Just from this short description, you can see how different the methods of prophetic Kabbalah are from those of theosophical Kabbalah. Prophetic, or ecstatic, practice does not fine-tune the senses to the minute fluctuations of the sefirot; it shakes up the mind until it can see reality directly. Now, prophetic Kabbalah does still work with the language and topics of Kabbalah -- sefirot, letters of the alphabet, Divine names, and so on. However, it uses those resources to engender a mystical experience.

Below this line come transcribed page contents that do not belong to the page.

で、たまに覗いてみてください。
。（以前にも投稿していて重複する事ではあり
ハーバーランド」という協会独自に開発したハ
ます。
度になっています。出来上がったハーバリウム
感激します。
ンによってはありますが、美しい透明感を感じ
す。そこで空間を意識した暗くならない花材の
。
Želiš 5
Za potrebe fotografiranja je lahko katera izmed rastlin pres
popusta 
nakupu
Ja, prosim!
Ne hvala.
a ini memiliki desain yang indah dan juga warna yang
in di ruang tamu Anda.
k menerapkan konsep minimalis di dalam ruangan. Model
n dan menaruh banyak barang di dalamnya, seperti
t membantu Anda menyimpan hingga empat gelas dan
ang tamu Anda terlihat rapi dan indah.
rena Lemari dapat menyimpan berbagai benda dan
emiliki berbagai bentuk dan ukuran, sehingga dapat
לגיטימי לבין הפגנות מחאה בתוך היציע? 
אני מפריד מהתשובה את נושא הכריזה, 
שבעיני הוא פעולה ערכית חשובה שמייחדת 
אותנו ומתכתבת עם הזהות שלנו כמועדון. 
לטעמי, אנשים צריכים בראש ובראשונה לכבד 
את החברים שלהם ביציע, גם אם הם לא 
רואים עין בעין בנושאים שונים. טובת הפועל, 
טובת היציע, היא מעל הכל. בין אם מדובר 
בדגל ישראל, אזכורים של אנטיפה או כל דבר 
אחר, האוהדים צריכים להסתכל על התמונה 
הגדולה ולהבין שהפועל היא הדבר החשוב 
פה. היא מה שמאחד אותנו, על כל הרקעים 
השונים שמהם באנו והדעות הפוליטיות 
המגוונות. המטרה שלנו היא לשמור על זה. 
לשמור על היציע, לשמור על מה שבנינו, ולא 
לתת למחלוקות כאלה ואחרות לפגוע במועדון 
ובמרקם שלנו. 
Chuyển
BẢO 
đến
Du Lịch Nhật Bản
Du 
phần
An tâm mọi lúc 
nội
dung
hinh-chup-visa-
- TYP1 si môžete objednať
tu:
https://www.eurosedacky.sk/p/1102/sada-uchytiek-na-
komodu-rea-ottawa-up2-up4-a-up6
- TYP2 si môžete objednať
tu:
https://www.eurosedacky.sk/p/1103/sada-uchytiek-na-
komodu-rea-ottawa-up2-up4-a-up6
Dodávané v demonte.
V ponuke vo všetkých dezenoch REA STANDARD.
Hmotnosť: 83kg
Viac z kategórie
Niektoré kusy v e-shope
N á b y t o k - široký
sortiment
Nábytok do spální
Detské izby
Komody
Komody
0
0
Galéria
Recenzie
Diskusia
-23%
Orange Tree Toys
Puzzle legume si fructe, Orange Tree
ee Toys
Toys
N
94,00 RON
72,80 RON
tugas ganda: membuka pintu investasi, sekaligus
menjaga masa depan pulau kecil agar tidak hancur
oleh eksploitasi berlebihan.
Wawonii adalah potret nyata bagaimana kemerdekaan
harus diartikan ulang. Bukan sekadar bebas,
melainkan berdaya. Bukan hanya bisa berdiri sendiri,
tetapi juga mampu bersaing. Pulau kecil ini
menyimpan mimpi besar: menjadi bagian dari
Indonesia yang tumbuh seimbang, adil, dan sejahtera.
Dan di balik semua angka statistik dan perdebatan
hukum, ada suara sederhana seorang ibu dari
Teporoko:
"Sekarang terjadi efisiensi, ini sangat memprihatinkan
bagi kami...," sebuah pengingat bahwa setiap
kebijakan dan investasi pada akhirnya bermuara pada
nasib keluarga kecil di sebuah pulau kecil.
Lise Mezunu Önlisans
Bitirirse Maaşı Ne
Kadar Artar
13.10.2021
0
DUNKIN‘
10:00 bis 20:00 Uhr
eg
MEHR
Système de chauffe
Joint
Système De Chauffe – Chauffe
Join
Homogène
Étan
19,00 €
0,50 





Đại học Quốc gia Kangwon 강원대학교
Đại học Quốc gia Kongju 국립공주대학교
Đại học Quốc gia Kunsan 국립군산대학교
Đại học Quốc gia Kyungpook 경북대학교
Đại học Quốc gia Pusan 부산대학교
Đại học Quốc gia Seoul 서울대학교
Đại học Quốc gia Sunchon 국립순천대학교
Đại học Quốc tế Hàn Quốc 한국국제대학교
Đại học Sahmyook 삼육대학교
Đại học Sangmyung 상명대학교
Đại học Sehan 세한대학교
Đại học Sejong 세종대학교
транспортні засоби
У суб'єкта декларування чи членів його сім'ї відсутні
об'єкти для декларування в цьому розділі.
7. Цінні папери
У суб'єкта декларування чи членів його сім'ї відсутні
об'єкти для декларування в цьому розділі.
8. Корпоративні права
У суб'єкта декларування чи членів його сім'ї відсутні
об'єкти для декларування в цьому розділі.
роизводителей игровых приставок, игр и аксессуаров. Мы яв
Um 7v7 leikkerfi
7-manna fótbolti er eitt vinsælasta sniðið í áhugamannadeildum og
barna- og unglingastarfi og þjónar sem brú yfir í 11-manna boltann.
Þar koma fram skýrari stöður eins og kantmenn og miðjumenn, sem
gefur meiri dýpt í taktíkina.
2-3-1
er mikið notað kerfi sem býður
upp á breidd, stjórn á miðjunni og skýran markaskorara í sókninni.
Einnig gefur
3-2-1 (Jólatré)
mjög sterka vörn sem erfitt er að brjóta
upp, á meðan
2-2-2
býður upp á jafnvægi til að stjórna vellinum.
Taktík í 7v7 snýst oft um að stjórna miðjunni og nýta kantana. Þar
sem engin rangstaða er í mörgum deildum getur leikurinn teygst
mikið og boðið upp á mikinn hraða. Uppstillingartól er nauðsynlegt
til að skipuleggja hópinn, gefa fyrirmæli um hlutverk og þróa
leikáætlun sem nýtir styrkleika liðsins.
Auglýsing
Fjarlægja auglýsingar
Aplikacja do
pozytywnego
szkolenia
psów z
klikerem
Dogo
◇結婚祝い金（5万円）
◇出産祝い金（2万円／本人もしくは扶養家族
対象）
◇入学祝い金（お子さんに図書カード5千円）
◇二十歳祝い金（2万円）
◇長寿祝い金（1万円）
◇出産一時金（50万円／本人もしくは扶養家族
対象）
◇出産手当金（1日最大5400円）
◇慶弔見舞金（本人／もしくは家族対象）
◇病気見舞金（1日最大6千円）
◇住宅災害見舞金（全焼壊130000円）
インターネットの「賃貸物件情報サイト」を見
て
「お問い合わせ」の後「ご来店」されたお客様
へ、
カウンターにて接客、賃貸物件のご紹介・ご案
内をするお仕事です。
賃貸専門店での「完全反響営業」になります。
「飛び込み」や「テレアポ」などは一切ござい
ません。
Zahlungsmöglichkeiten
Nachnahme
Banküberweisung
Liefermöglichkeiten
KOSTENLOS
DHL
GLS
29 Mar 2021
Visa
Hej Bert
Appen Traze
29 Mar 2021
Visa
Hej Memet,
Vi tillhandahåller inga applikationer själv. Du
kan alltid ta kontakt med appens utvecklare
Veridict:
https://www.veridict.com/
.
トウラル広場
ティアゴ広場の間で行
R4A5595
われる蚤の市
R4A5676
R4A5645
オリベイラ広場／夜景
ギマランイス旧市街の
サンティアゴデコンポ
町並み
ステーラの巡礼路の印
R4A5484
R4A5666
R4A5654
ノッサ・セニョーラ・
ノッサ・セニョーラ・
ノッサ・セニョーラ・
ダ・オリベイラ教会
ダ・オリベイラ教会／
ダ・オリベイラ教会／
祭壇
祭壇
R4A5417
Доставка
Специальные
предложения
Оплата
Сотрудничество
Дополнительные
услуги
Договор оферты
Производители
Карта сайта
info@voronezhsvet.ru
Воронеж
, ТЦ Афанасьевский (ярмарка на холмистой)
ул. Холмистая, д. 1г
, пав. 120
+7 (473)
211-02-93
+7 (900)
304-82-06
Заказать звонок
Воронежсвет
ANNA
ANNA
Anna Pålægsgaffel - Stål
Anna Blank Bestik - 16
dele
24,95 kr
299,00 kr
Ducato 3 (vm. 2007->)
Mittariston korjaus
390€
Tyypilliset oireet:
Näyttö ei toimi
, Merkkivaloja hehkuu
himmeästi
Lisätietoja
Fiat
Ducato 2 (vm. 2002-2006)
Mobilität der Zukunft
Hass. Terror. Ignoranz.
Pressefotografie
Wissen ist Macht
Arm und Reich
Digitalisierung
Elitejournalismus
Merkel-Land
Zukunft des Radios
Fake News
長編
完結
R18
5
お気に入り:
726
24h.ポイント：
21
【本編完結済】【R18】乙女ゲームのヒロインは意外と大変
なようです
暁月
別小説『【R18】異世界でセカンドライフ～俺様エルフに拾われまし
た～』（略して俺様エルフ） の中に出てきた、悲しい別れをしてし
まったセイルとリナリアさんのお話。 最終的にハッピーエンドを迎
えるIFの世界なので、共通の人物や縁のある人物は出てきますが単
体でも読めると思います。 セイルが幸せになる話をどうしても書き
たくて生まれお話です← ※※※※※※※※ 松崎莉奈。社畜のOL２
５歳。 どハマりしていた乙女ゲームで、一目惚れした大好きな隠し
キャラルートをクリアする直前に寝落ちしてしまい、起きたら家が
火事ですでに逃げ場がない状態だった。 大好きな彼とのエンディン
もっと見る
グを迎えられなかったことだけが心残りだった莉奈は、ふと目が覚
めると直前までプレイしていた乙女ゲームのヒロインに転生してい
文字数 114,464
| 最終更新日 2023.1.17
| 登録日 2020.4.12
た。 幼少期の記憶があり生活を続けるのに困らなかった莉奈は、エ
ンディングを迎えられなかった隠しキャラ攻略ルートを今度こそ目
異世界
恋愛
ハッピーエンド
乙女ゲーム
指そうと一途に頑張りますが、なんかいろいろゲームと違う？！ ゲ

It, too, works, though it, too, takes a lot of practice. You can taste the fruits of ecstatic Kabbalah fairly quickly if you devote even a single night to it -- but you do need to devote the whole night, permuting letters and allowing the mind to free itself up. Critically (as described in the prophetic Kabbalah section), the point is not to get high; it's to receive insights. You will, if you do the practices, get high -- by which I mean, you will attain an altered mind-state that will hopefully be fascinating and delightful for you. (It may also be frightening, if you have fears or insecurities that arise too strongly.) But to just drift along in the altered mindstate, blissing out, is to miss the point. There are fruits to this practice, "messages" that seem to come from outside, or from deep inside -- which are really the same place. It will be obvious to you how Abulafia would understand these messages as prophecy from God. Whether you see them that way, or see them only as your deepest self speaking to you -- well, that depends on your theology. But don't ignore them; they're part of what you're there to receive. Finally, practical Kabbalah also has its path to receiving. Returning to the basic assumption at the top of this page -- there is more than what we usually perceive -- practical Kabbalah aims to attune us to specific "frequencies" (again, a term used loosely and metaphorically) that we ordinarily tune out. What is magic, really, but a tapping into energies and potencies we normally ignore? It's easy to say, from a position of doubt, that these potencies are nonsense, that we don't believe in magic. But without direct experience, how do you really know? Because there are charlatans on television? Because there's been no "scientific" study of it? Well, how could scientific studies work, when the intentions of the participants (there should not be any observers) are what determine the outcome?
I'm not saying you should believe in magic. In fact, I'm saying the opposite, that you shouldn't believe in anything. But that includes your own preconceptions. Believe nothing. Experience everything.